What is required: Could you return all of the records exactly, minus their images?

(Page images and extracted text)
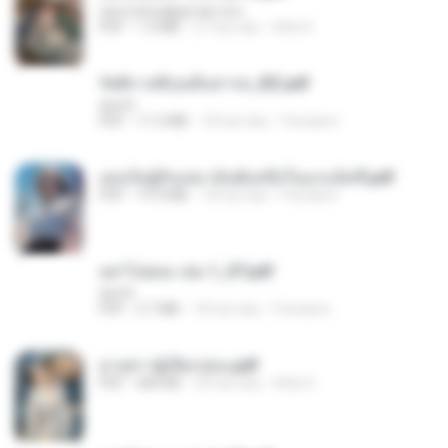
tanmobza@gmail.com
PDF
1.4 MB
27 hari lalu
Mob K.
รัตติกาลพิรุณสิบสารท_RZ.pdf
decht
PDF
11.5 MB
18 hari lalu
Pandarin
เธอเป็นผู้รับเหมาอันดับหนึ่งในแกแล็คซี่.pdf
PDF
19.9 MB
18 hari lalu
Pandarin
อย่าไปยอม เล่ม 1_ST.pdf
decht
PDF
2.7 MB
18 hari lalu
Pandarin
ม่ายสาวผู้เปียกปอน.pdf
PDF
684 KB
29 hari lalu
Mob K.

Written solution:
tanmobza@gmail.com
PDF
1.4 MB
27 hari lalu
Mob K.
รัตติกาลพิรุณสิบสารท_RZ.pdf
decht
PDF
11.5 MB
18 hari lalu
Pandarin
เธอเป็นผู้รับเหมาอันดับหนึ่งในแกแล็คซี่.pdf
PDF
19.9 MB
18 hari lalu
Pandarin
อย่าไปยอม เล่ม 1_ST.pdf
decht
PDF
2.7 MB
18 hari lalu
Pandarin
ม่ายสาวผู้เปียกปอน.pdf
PDF
684 KB
29 hari lalu
Mob K.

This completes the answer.